== TASK ==
All lines from the one containing "You are a GUI" down to the one containing "Image resolution: width=920", both ends included, are to be given again exactly; omit the rest of the listing below.

== WORKING DATA ==
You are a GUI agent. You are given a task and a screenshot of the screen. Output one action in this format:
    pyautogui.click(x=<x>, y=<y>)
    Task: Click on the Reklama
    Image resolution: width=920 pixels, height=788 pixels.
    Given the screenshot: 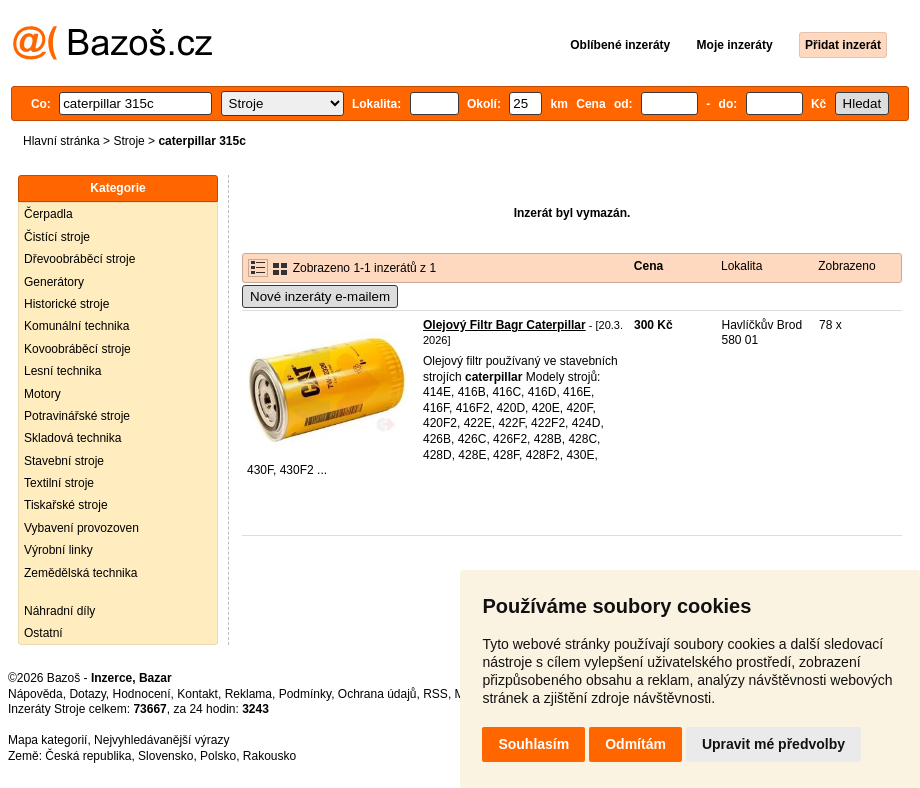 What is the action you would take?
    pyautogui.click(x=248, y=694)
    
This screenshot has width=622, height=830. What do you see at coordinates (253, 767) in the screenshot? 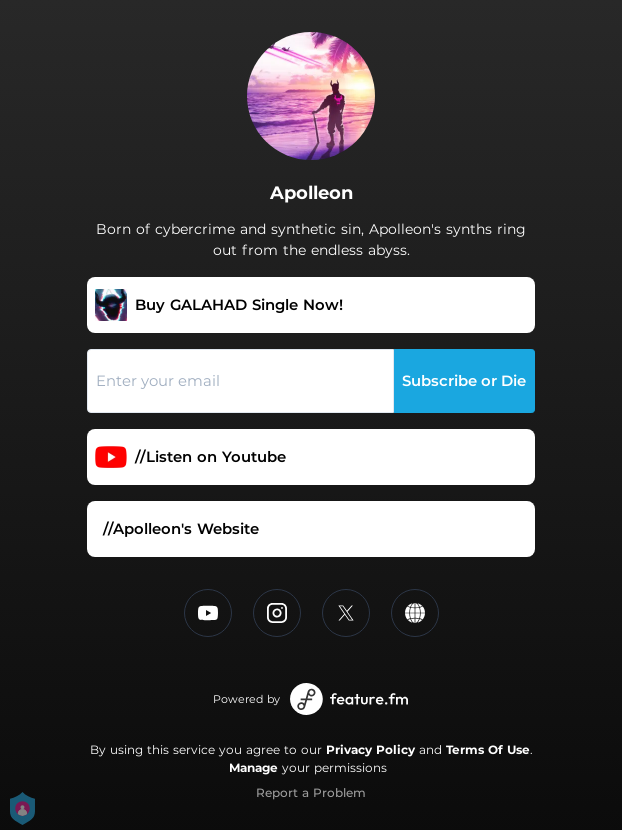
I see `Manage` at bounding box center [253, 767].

--

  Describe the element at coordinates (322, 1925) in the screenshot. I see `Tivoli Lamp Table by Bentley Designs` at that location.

---

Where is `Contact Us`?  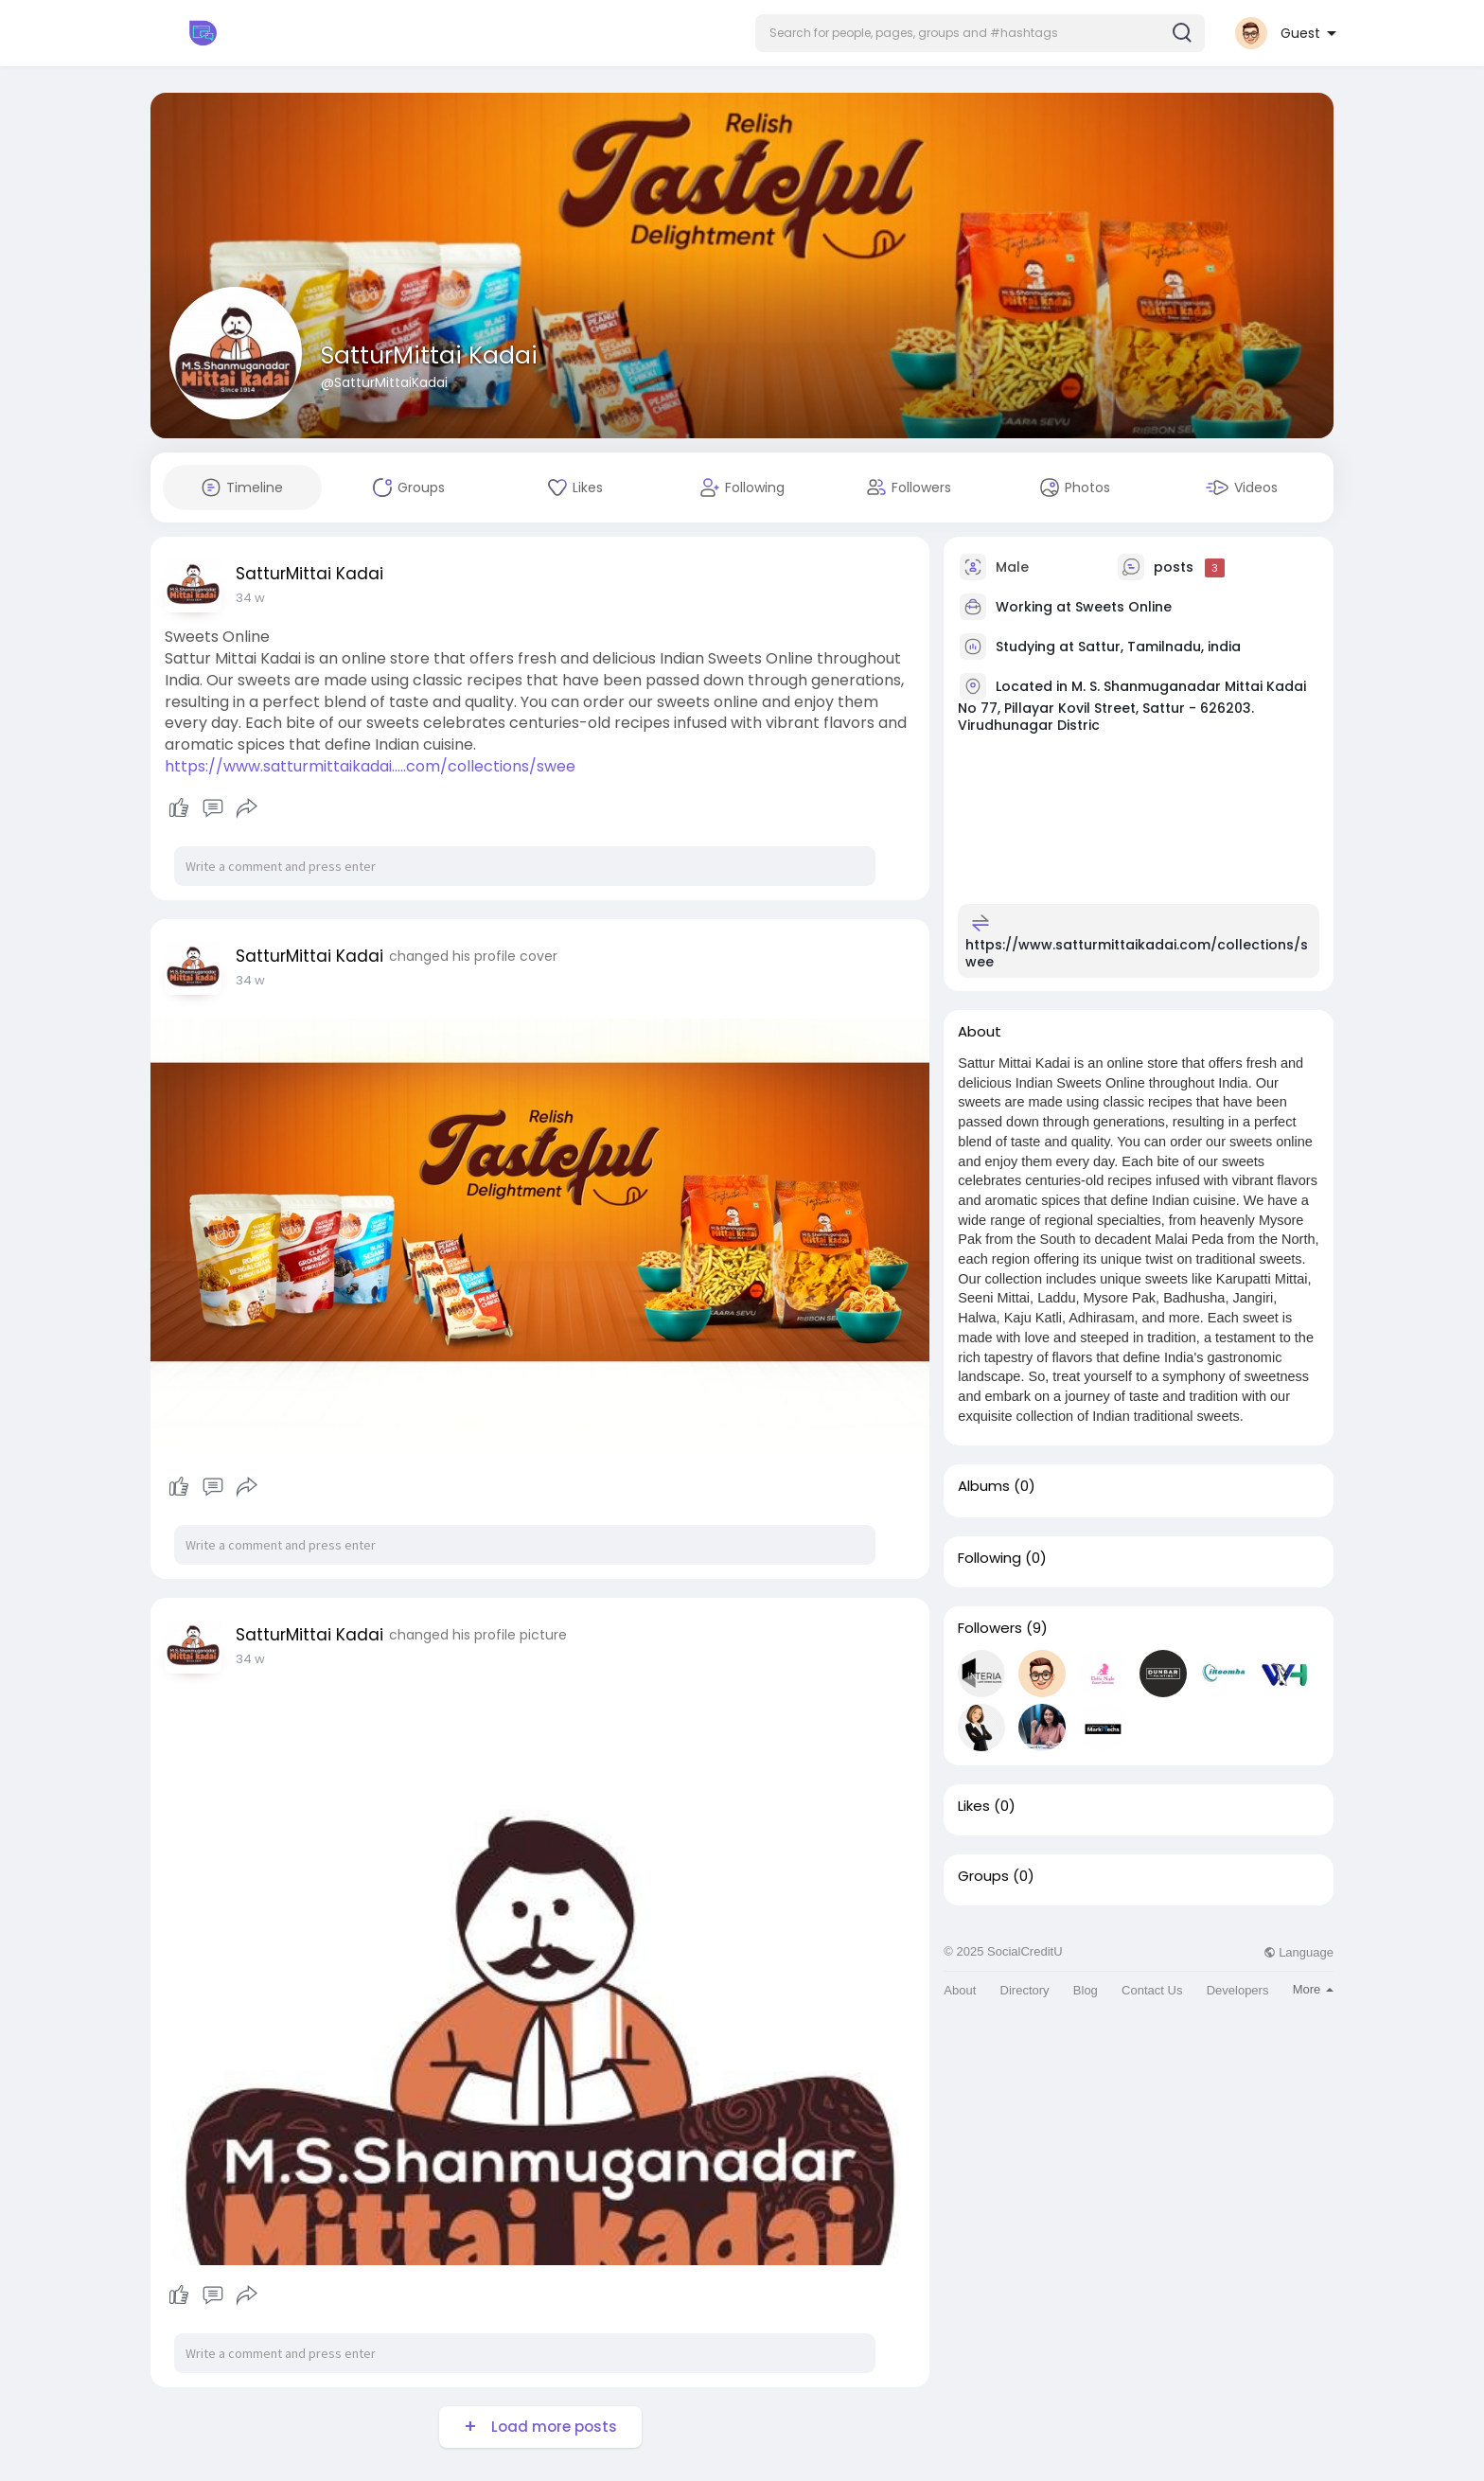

== SOLUTION TO THIS TASK ==
You are a GUI agent. You are given a task and a screenshot of the screen. Output one action in this format:
    pyautogui.click(x=<x>, y=<y>)
    Task: Click on the Reklama
    Image resolution: width=920 pixels, height=788 pixels.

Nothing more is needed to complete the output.